Deploy each version to its corresponding player group while keeping all other variables constant.
Collect Data

Measure key metrics over a meaningful period of time, this might include:
- Session length
- Retention rate
- Conversion rate
- Revenue per user
- Engagement with specific features
Analyze the Results

Compare the data from both groups to see which version performed better. Use statistical significance testing to ensure your results are reliable.
Act on Your Findings

If Version B outperforms Version A, consider rolling it out to all players. If not, use what you’ve learned to refine your hypothesis and test again.

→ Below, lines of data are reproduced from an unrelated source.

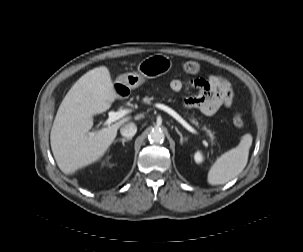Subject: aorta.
<instances>
[{"mask_svg": "<svg viewBox=\"0 0 303 252\" xmlns=\"http://www.w3.org/2000/svg\"><path fill=\"white\" fill-rule=\"evenodd\" d=\"M148 139L152 143H162L165 139V135L161 129H153L148 135Z\"/></svg>", "mask_w": 303, "mask_h": 252, "instance_id": "obj_1", "label": "aorta"}]
</instances>
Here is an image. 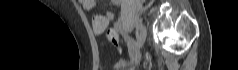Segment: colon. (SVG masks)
I'll return each mask as SVG.
<instances>
[{
    "label": "colon",
    "mask_w": 238,
    "mask_h": 70,
    "mask_svg": "<svg viewBox=\"0 0 238 70\" xmlns=\"http://www.w3.org/2000/svg\"><path fill=\"white\" fill-rule=\"evenodd\" d=\"M107 37L113 44H118V34L115 28H111L107 32Z\"/></svg>",
    "instance_id": "obj_1"
}]
</instances>
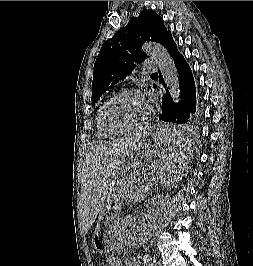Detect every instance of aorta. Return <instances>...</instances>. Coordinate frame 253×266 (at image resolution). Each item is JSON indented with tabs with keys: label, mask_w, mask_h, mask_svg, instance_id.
<instances>
[{
	"label": "aorta",
	"mask_w": 253,
	"mask_h": 266,
	"mask_svg": "<svg viewBox=\"0 0 253 266\" xmlns=\"http://www.w3.org/2000/svg\"><path fill=\"white\" fill-rule=\"evenodd\" d=\"M143 50L157 61L164 82L167 87L170 88V94L173 101L178 102L180 98L179 77L176 67L167 50L158 43L145 44Z\"/></svg>",
	"instance_id": "obj_1"
}]
</instances>
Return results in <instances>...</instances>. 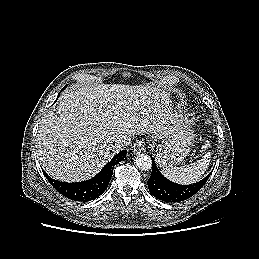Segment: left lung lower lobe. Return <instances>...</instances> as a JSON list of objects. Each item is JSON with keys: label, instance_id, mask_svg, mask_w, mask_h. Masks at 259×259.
Returning a JSON list of instances; mask_svg holds the SVG:
<instances>
[{"label": "left lung lower lobe", "instance_id": "obj_1", "mask_svg": "<svg viewBox=\"0 0 259 259\" xmlns=\"http://www.w3.org/2000/svg\"><path fill=\"white\" fill-rule=\"evenodd\" d=\"M210 175L211 173L197 183H193L191 185H180L165 178L160 173L154 159L152 158V173L148 180V188L150 193L159 200L166 202H180L196 194L206 183Z\"/></svg>", "mask_w": 259, "mask_h": 259}]
</instances>
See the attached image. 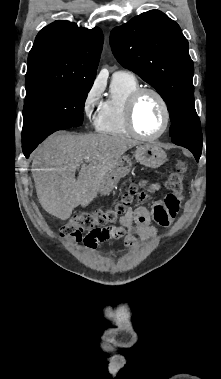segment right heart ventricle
Wrapping results in <instances>:
<instances>
[{
    "label": "right heart ventricle",
    "instance_id": "e07e8e85",
    "mask_svg": "<svg viewBox=\"0 0 221 379\" xmlns=\"http://www.w3.org/2000/svg\"><path fill=\"white\" fill-rule=\"evenodd\" d=\"M138 88L139 82L132 75L113 76L109 94L94 121L98 132L118 136L131 134L126 125L125 107L129 96Z\"/></svg>",
    "mask_w": 221,
    "mask_h": 379
}]
</instances>
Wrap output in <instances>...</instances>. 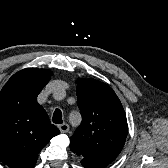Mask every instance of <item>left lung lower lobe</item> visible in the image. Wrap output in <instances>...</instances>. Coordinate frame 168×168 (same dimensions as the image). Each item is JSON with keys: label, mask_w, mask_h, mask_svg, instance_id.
<instances>
[{"label": "left lung lower lobe", "mask_w": 168, "mask_h": 168, "mask_svg": "<svg viewBox=\"0 0 168 168\" xmlns=\"http://www.w3.org/2000/svg\"><path fill=\"white\" fill-rule=\"evenodd\" d=\"M81 164L83 165V167L85 168H101L97 165H94V164H91V163H88V162H81Z\"/></svg>", "instance_id": "0a47b994"}]
</instances>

A/B Test analysis example:

What’s being tested
A new tutorial system for onboarding new players.

Goal:
See if the new tutorial improves Day 1 retention (whether players come back the next day).

Test Setup

Group A (Control): 500 new players see the old tutorial
Group B (Variant): 500 new players see the new tutorial

After Day 1, we check whether players returned on Day 2.
Each player outcome is simple: Returned or Did Not Return.

Data Collected:

Old tutorial (A): 200 / 500 players returned on Day 2, 300 did not
New tutorial (B): 250 / 500 players returned on Day 2, 250 did not
At a glance: The new tutorial shows higher Day 2 retention, pending statistical validation

Analyzing with Chi-Square:

A Chi-Square Test of Independence to determine whether the difference in Day 2 return rates between two groups is statistically significant, in other words, whether the change is likely due to the feature being tested or just random chance.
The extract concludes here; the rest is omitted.